How to Prepare Your Virtual Teams for the Long Haul

Date

May 26, 2020

Author

180 Engineering

Category
180 Insight

Before the pandemic, there were no playbooks for how to convert a co-located team to 100% virtual in a matter of days and we’re finding in our research that the conversion process — and the results — has differed substantially from team to team, even within the same organization. This variability puts tremendous strain on individual employees who are now navigating not just one whole new way of working, but often several.

The pressures on teams will continue for the foreseeable future as companies shift their focus to how and when to return employees to the office setting. Now is the time to take stock of the design and status of your organization’s teams, considering both their tasks and people. Doing so will allow you to triage problems, create stability, and invest in sustainable solutions.

Teamwork Has Gotten Harder
In December, before the coronavirus was widespread, we conducted a survey of over 200 executives working in a wide variety of multinational companies. These professionals sat on an average of three teams each and even then, they found working across these various teams challenging. For example, 76% reported having difficulty feeling connected to their teammates, with cited reasons ranging from perceived differences in personality to the strain of working across time zones.

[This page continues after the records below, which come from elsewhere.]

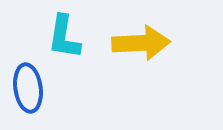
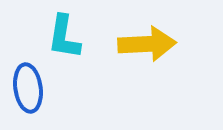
yellow arrow: moved 6 px right, 1 px down
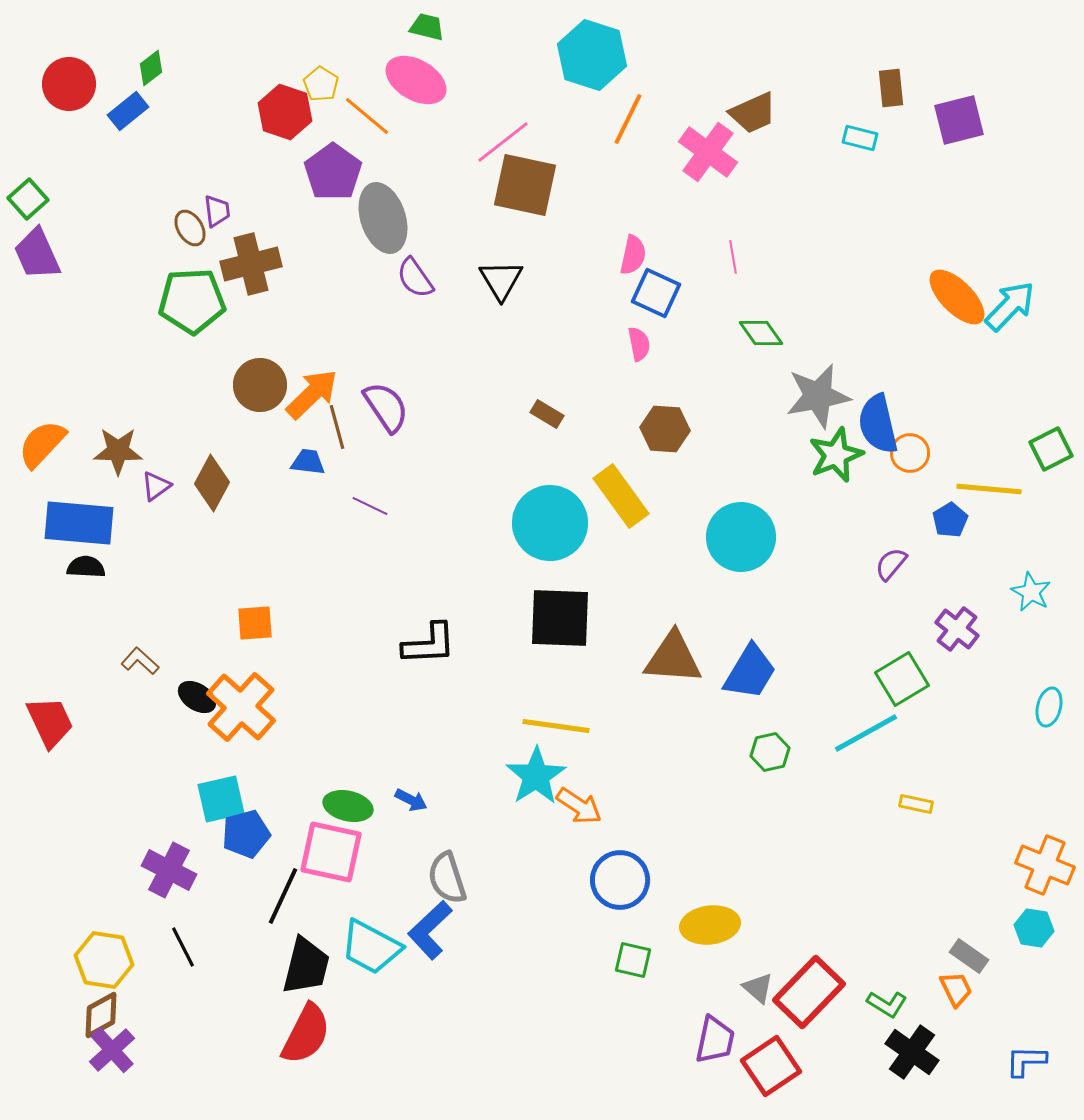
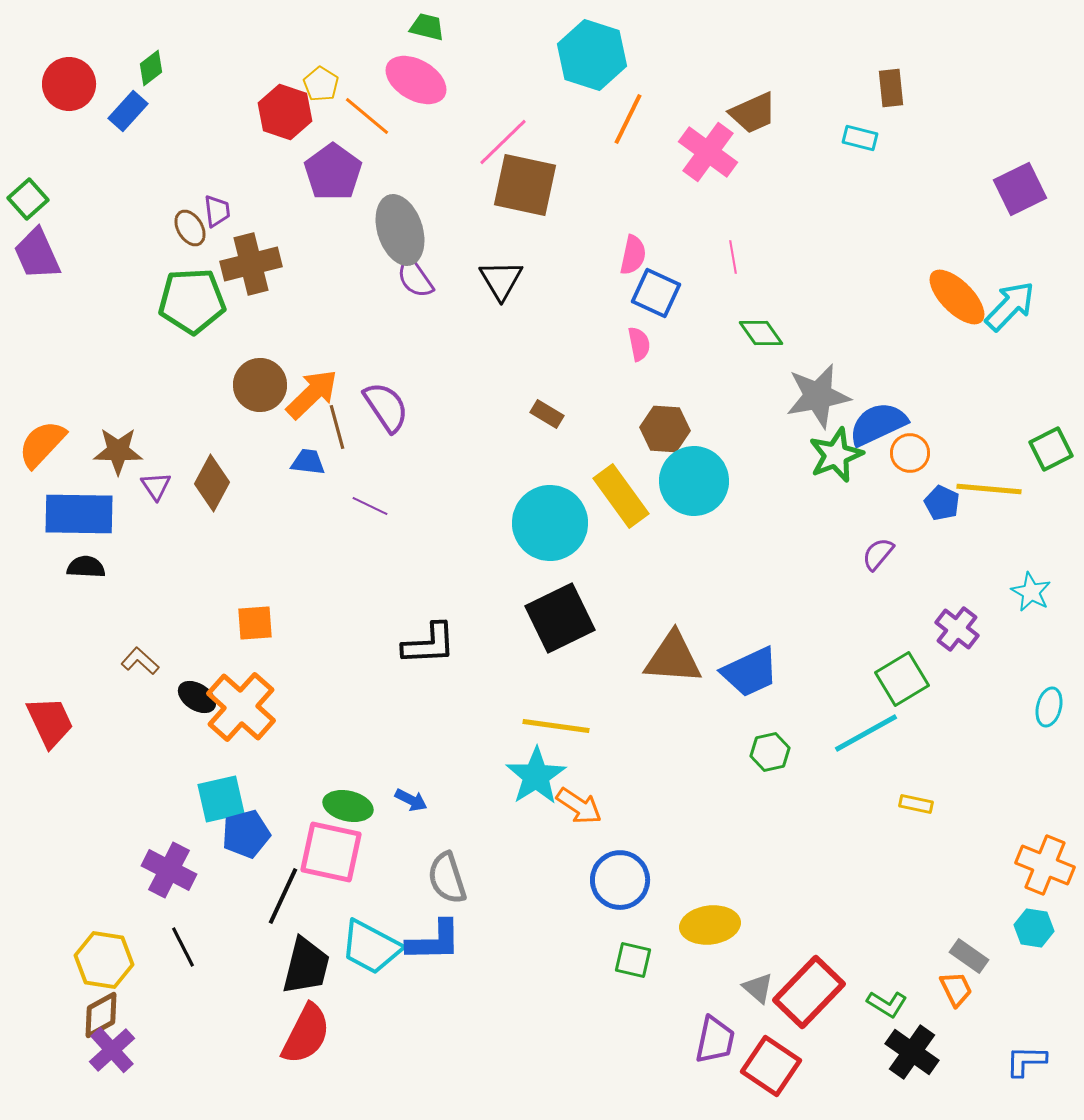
blue rectangle at (128, 111): rotated 9 degrees counterclockwise
purple square at (959, 120): moved 61 px right, 69 px down; rotated 12 degrees counterclockwise
pink line at (503, 142): rotated 6 degrees counterclockwise
gray ellipse at (383, 218): moved 17 px right, 12 px down
blue semicircle at (878, 424): rotated 78 degrees clockwise
purple triangle at (156, 486): rotated 28 degrees counterclockwise
blue pentagon at (950, 520): moved 8 px left, 17 px up; rotated 16 degrees counterclockwise
blue rectangle at (79, 523): moved 9 px up; rotated 4 degrees counterclockwise
cyan circle at (741, 537): moved 47 px left, 56 px up
purple semicircle at (891, 564): moved 13 px left, 10 px up
black square at (560, 618): rotated 28 degrees counterclockwise
blue trapezoid at (750, 672): rotated 34 degrees clockwise
blue L-shape at (430, 930): moved 4 px right, 11 px down; rotated 138 degrees counterclockwise
red square at (771, 1066): rotated 22 degrees counterclockwise
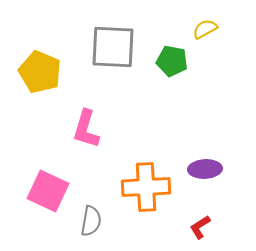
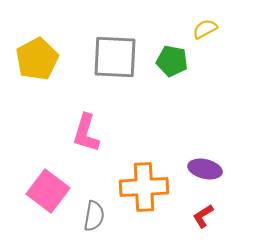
gray square: moved 2 px right, 10 px down
yellow pentagon: moved 3 px left, 13 px up; rotated 21 degrees clockwise
pink L-shape: moved 4 px down
purple ellipse: rotated 16 degrees clockwise
orange cross: moved 2 px left
pink square: rotated 12 degrees clockwise
gray semicircle: moved 3 px right, 5 px up
red L-shape: moved 3 px right, 11 px up
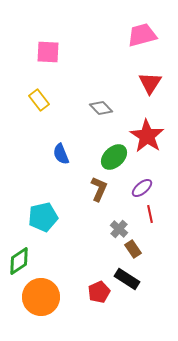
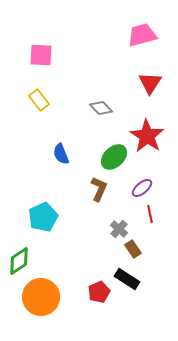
pink square: moved 7 px left, 3 px down
cyan pentagon: rotated 12 degrees counterclockwise
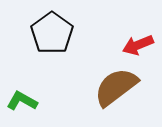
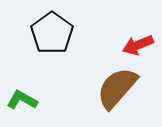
brown semicircle: moved 1 px right, 1 px down; rotated 12 degrees counterclockwise
green L-shape: moved 1 px up
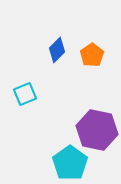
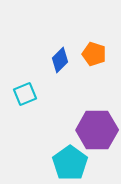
blue diamond: moved 3 px right, 10 px down
orange pentagon: moved 2 px right, 1 px up; rotated 20 degrees counterclockwise
purple hexagon: rotated 12 degrees counterclockwise
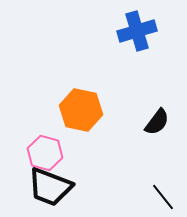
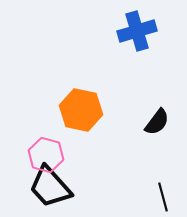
pink hexagon: moved 1 px right, 2 px down
black trapezoid: rotated 27 degrees clockwise
black line: rotated 24 degrees clockwise
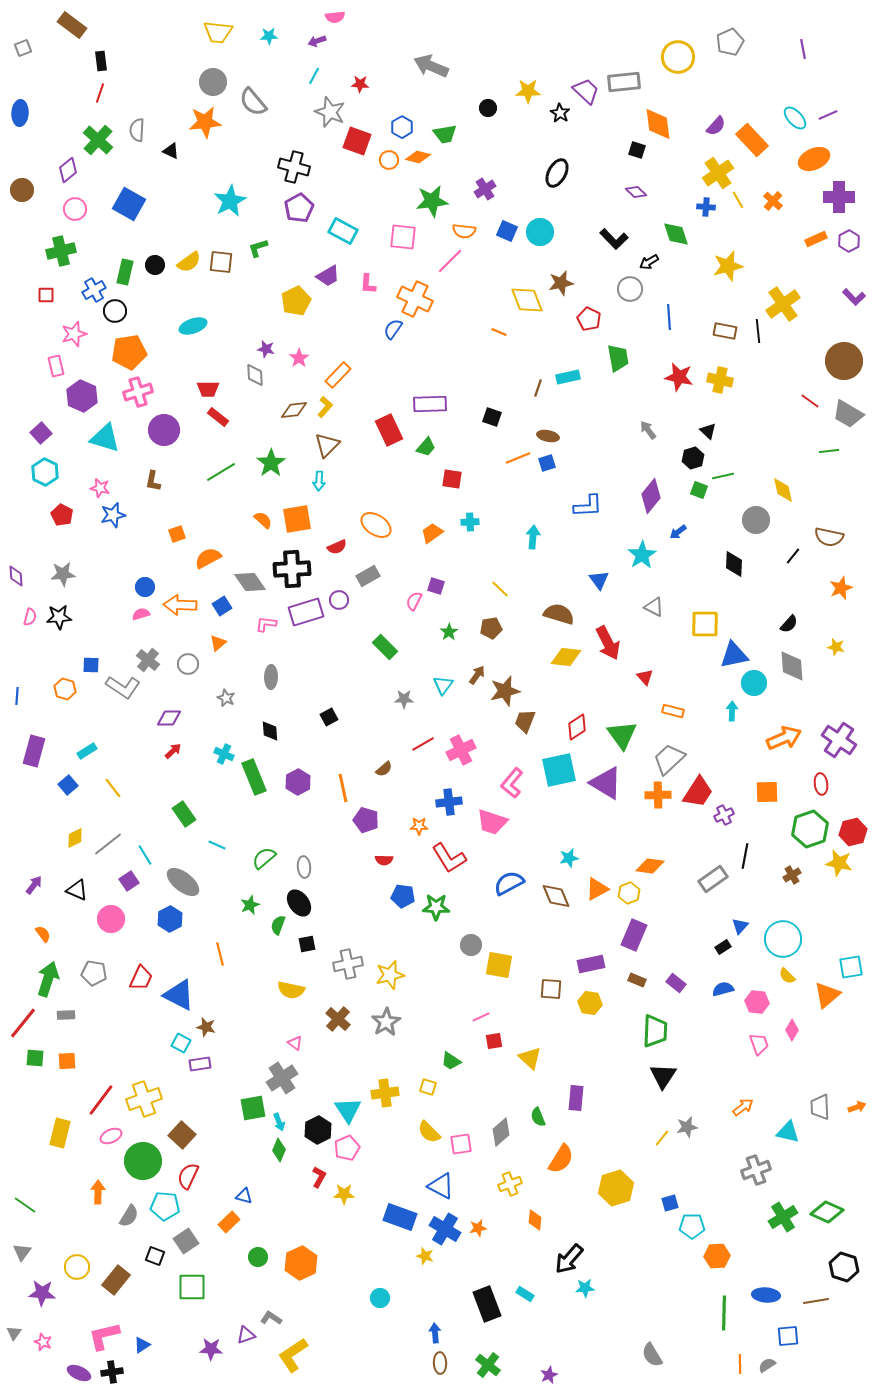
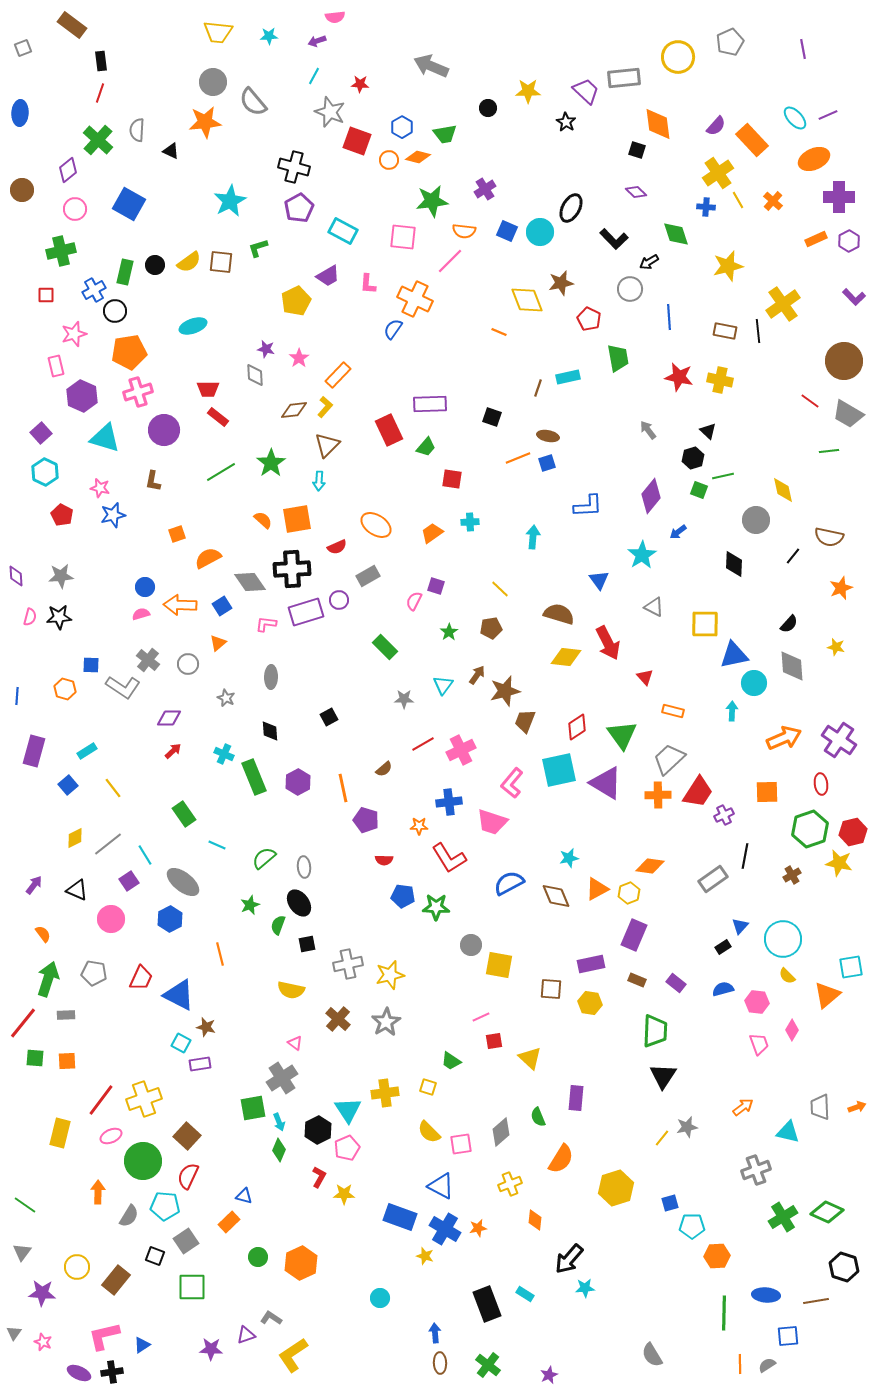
gray rectangle at (624, 82): moved 4 px up
black star at (560, 113): moved 6 px right, 9 px down
black ellipse at (557, 173): moved 14 px right, 35 px down
gray star at (63, 574): moved 2 px left, 2 px down
brown square at (182, 1135): moved 5 px right, 1 px down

Now, during the pandemic, those executives have been traversing multiple teams with the added complications of being forced to work remotely and under the stress of the crisis. Plus, due to the rapidly evolving context, many are being more frequently shifted in and out of teams. Roles and missions are changing too, as companies adapt.

Years of research and study have taught us that these ingredients — unclear missions, inconsistent social norms, low common identity, unclear roles, and unstable membership — are the recipe for team disasters. They result in inefficient, often unproductive, teams full of disconnected, sometimes disgruntled, members.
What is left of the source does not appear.